The core of the system consists of neural-network NLP models including generative models such as transformer networks (and possibly Generative Adversarial Networks (GANs). Selective neural networks can choose best-values variant among fixed set of possible agent's cue. Both networks work in the interaction with value network then provides evaluation of agent's cues according to various criteria and then a best choice is made.

Concepts may be identified by the concept model 210 through a vectorization technique, such as term frequency inverse document frequency (tf-idf) vectorization, paragraph embeddings such as skip-thoughts, and T-SNE visualization techniques. The concept discovery model is a neural network taking to input the vector embeddings of user's cues. This model can measure “strength” of each concept in a specific cue and mark words or phrases related to it.

The sentiment model 220 may be programmed to use a special regression model based on the convolutional neural network and multi-layer perceptron (MLP) trained on the user inputs with sentiment labels. The sentiment analysis is used to provide feedback on user's satisfaction/dissatisfaction with agent's behavior; it forms one of the criteria used to compute the reward (as will be described below). The sentiment is measured using separate model, it is used both in training and in the inference mode of the agent. The sentiment helps to estimate user's satisfaction with the dialogue, it is combined with other evaluation criteria to form the value function. As a sentiment analysis model a feed forward network with 1D convolutions and fully connected layers may be used.

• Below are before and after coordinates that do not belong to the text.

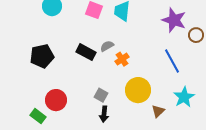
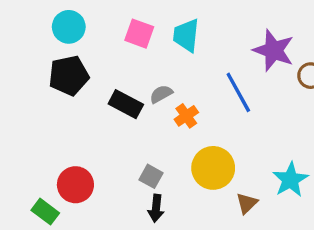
black pentagon: (42, 56) -> (69, 76), moved
blue line: (172, 61) -> (238, 92), moved

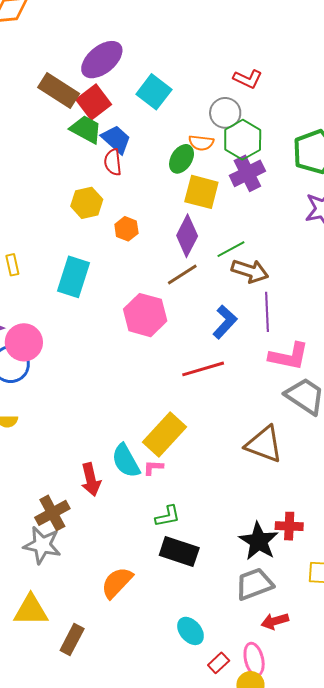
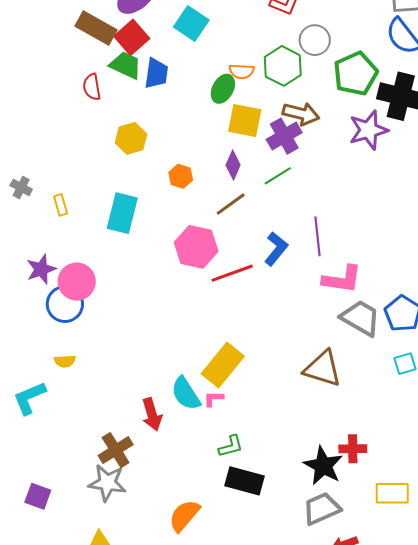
gray circle: (225, 113) -> (315, 40), moved
blue trapezoid: (116, 139) -> (156, 73), turned 60
red semicircle: (113, 162) -> (92, 87), moved
purple cross: (247, 173) -> (284, 136), moved
orange hexagon: (126, 229) -> (181, 176), moved
purple diamond: (187, 236) -> (233, 165), size x0.7
brown arrow: (250, 271) -> (301, 114), moved
red line: (203, 369) -> (232, 273), moved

The multi-meaning model 230 may be programmed to identify Hyper Personanized Meaning words through Named Entity Recognition (NER) models trained for this purpose. Hyper Personanized Meaning words, including multi-sense an multi-definition words, are words that cannot be linguistically filtered out. It is important to indicate that this is not the category of words that are the same in spelling, but different in meaning. Multi-meaning words are words that have different meanings for different people. Examples of these words may include: good, bad, fun, cool, developed, beautiful, surprising. All comparative words give a very important signal during concept clarifications. The multi-meaning model is a specially trained model that reacts to such words. The model finds and ranks the importance of these multi-sense words that need to be clarified. After that, the model submits the problem to the algorithm for selecting questions of the dialogue machine to determine when it is necessary to clarify these words, what they mean, and what the person means by them at the moment.

Their meaning is then clarified by agent by asking user templated or Reinforce Learning (RL) generated questions that address phrases with HPM words. The NER model may be trained on examples of multi-meaning words labeled semi-automatically in real users' posts.

Question estimator model (for value network). The question estimator model 240 is a neural network that can evaluate agent's cues (specifically questions posed to the user but not limited to them) with various scales such as relevance to the user's input, connection with important parts of user motivation, insightfulness etc. This network is initially trained on the dataset of “user's post-question” pairs and it can be fine-tuned on the result of live interaction with the users.

A reinforcement-learning (RL) agent uses information from the models listed above. An embodiment of a scheme of the RL agent and its interaction with other models is depicted in FIG. 3 which shows the process of interaction of the trainer RL agent with a user.

World Model is a vision of the world in particular domain (e.g. games, their properties, prices etc) Concept is discovered, and decision-making assistance is provided to the user
Steps O1, O2 . . . Ot, in FIG. 3 are the steps of the dialogue; they can be defined by consecutive user inputs. State T is internal state of the system, including discovered concept particles, the value of sentiment etc, at the time T. The core RL module 6 processes sentiment, MM words, and user goals.

The RL agent chooses appropriate action at every moment of time in order to maximize the value of user-agent interaction. The reinforcement-learning (RL) core agent is dedicated to make decisions in the multimodal system. It interacts with many other models that can measure the other party's sentiment, determine the concepts in (human) cues, look for multi-meaning (“green”) words etc.

The agent uses a generative NLP model (such as GPT-3, though other models may be apparent to the person skilled in the art) to maintain the free-form dialogue.

The agent operates in a potentially unlimited action space (variety of its cues) and uses a generative model (transformer) to make arbitrary cues from the communication history and context. The action space includes actions such as database lookup, asking questions to find out the concept etc. The value function of this agent (the reward) has components based on the following criteria:

for how long the user wants to continue interaction with the agent (premature

- termination of the session gives negative reward)
- how many of the concepts are filled based on the user's answers (percentage of concept clarified)
- how many of multi-meaning “green” words were specified in the dialogue (percentage of “green” words explained).
- how positive are user's answers according to sentiment-analysis module

Unlike prior art agents that are mostly oriented to the users that have already made the decision, the present agent uses a technique of deep understanding of user vision (based on concepts), and asks relevant information to the user to help them make a decision that is most satisfying. The agent uses reinforcement learning in two ways: first, to select the best appropriate cue (question) among possible ones, and secondly, to generate the cue using Transformer network (Transformer Reinforcement learning, TRL).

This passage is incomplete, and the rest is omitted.